:: Extracted entries ::
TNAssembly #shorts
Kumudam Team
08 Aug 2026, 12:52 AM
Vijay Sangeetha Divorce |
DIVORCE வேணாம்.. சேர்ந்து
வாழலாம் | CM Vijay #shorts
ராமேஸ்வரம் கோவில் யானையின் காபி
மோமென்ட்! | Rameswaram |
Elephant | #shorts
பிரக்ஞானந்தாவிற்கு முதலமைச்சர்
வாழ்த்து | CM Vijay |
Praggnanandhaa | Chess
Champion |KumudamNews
:::
→ **What the task asks**: Nothing but the lines from the one containing "DIVORCE வேணாம்.. சேர்ந்து" to the end of the records above should appear, each copied exactly.

→ **Exercise output**:
DIVORCE வேணாம்.. சேர்ந்து
வாழலாம் | CM Vijay #shorts
ராமேஸ்வரம் கோவில் யானையின் காபி
மோமென்ட்! | Rameswaram |
Elephant | #shorts
பிரக்ஞானந்தாவிற்கு முதலமைச்சர்
வாழ்த்து | CM Vijay |
Praggnanandhaa | Chess
Champion |KumudamNews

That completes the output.